__WORK REQUIRED__:
Begin at the line containing "children all get on so well together?!" in the data below and go on through the line containing "so great to meet you in person finally!", repeating each line exactly; include both ends and no other line.

__Records from a dataset__:

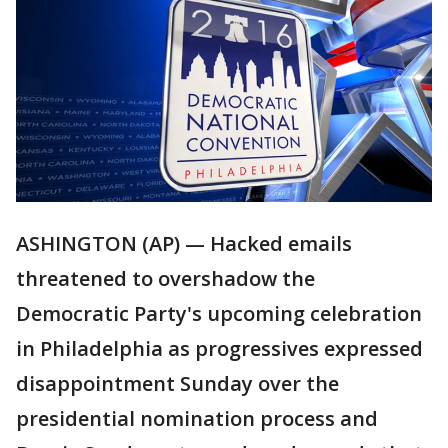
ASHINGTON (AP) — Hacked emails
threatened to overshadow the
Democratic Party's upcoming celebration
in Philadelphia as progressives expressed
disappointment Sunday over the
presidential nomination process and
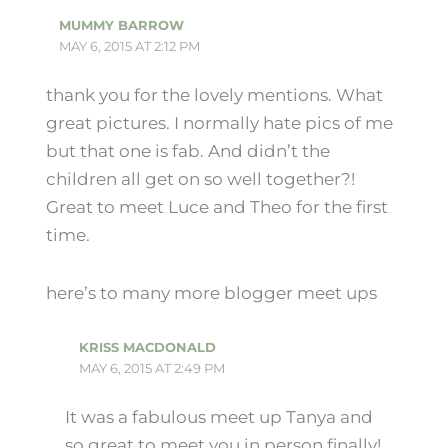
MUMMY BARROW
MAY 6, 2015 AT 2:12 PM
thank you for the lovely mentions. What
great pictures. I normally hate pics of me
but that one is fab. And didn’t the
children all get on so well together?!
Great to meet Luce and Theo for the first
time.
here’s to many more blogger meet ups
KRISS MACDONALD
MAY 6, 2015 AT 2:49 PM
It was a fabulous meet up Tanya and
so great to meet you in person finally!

==

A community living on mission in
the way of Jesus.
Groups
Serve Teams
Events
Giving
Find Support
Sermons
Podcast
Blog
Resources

__SOLUTION__:
children all get on so well together?!
Great to meet Luce and Theo for the first
time.
here’s to many more blogger meet ups
KRISS MACDONALD
MAY 6, 2015 AT 2:49 PM
It was a fabulous meet up Tanya and
so great to meet you in person finally!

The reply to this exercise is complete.